Showing posts with label LB Productions. Show all posts
Showing posts with label LB Productions. Show all posts

Monday, February 20, 2023

The Puzzle Master, by David Morrell

"The Puzzle Master," by David Morrell, in Playing Games, edited by Lawrence Block, LB Productions, 2023.


 This is the second story by Morrell to appear here. 

Quentin has just finished his latest mystery novel and is getting antsy waiting for his editor's reaction.  His wife Beth suggests they kill some time putting a jigsaw puzzle together.  

The illustration on [the box] showed what looked like a square in a New England village, with rustic shops, Victorian houses behind them, and a tree-covered hill in the distance.  A farmer's market was in progress.  Smiling families paused at tables that displayed tomatoes, peppers, apples, and jars of what a sign said was strawberry jam.

Sounds charming, doesn't it?

They have such a good time that they start working on another puzzle, created by the same artist.  Is this the same village?  Are they seeing some of the same people?  And is something... wrong with this picture somehow?

There are seven puzzles and if you work them in the order they were created (you need to put them together because you can't see all the details from the box cover), they seem to tell a story.  Or so Quentin, the mystery writer suspects.  

Clever story, cleverly told.

 I don't usually talk about runners-up, but the proceeding story in the book, "Lightning Round," by Warren Moore, made it hard to choose.

 

Sunday, August 15, 2021

The Skull Collector, by Joe R. Lansdale


"The Skull Collector," by Joe R. Lansdale, in Collectibles, edited by Lawrence Block, LB Productions, 2021.

This is Lansdale's third appearance here.  

If a story is told in first person, style is character.  Here is our heroine describing her boss, a fence, dealing with a dissatisfied customer:

"He was a tough old guy, Ruby said.  Big, cold crack walnuts with harsh language, chase a squirrel up a tree with bad breath.
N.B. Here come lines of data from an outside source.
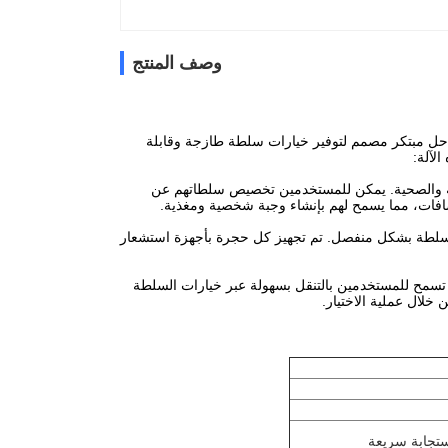
وصف المنتج
ي حل مبتكر مصمم لتوفير خيارات سلطة طازجة وقابلة
لآلة:
جة والصحية. يمكن للمستخدمين تخصيص سلطاتهم عن
افات، مما يسمح لهم بإنشاء وجبة شخصية ومغذية.
لسلطة بشكل منفصل. تم تجهيز كل حجرة بأجهزة استشعار
 تسمح للمستخدمين بالتنقل بسهولة عبر خيارات السلطة
خلال عملية الاختيار.
ستجابة سريعة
She had to use an axe handle to sort the guy out a little.  It wasn't too bad.  He was able to leave on his own, though not without a certain amount of pain and difficulty..."  

That tells you a lot about Ruby, sure, but we also find out a lot about the narrator, especially that "It wasn't too bad." What does she consider a real problem?

Ruby has been hired by a Texas bigwig to steal a skull form a cemetery  -- I'll leave the reason for that a secret -- and she ropes our heroine in.  Things get worse.  Then they get worse.  And... you get the idea.

Here is the assistant fence describing the hasty exit made by two thugs: "Bridge Support and his Kemosabe left out of there so fast they didn't even leave body odor."

Sunday, October 25, 2020

Goon #4, by Tod Goldberg


 "Goon #4," by Tod Goldberg, in The Darkling Halls of Ivy, edited by Lawrence Block, LB Productions, 2020.

It makes sense that this story appears in an anthology edited by Lawrence Block because the main character reminds me of Block's meditative hitman, Keller.

Goon #4 (his mama named him Blake) is an ex-military thug, now specializing in high-risk assignments, bodyguarding bad guys or making bad guys wish, in one final moment, that they had hired bodyguards.

Blake has made enough money to retire.  But what to do now?  He decides to go to college and winds up, more or less by accident, in a class on radio performing.  Here he is pondering the building in which the class is taught:

Whole place was maybe 2,500 square feet and could be attacked from about twenty-nine different angles.  A totally unsafe spot to conduct an op... but Blake guessed it was probably fine for learning.

So Blake may be has a little trouble separating his past life from his current one.  And when a professor gives him an assignment, rest assured that he takes all assignments seriously.  Perhaps too seriously...

A fun and quirky story.



Sunday, October 18, 2020

Alt-AC, by Warren Moore


 "Alt-AC," by Warren Moore, in The Darkling Halls of Ivy, edited by Lawrence Block, LB Productions, 2020.

This is the second appearance here by Warren Moore.  It ranges between the amusing and startling.

I may be prejudiced in favor of this tale because I am both an academic and the father of an academic, so I sympathize with both generations represented here.

Roger Patterson possesses a newly minted PhD. in medieval English.  He has been in Kalamazoo for the annual conference on medieval studies and he offers a Senior Scholar a trip to the airport.  Beggs, the Senior Scholar, turns out to be a historian, with a comfy job of the kind Patterson will probably never get.

Patterson is on the market (a phrase that  "made him feel like a haunted house.  Or a slightly bruised avocado") at a time when there are over a hundred people applying for every position.  He is likely to wind up teaching at  "the Swamp County School of Mortuary Science and Transmission Repair."   Or worse he may need to find an alternative to academia, the dreaded "Alt-AC."

The writing is hilarious but I found myself thinking: this is a book of crime stories.  So somebody has to get naughty, right?  Don't worry.  Somebody does.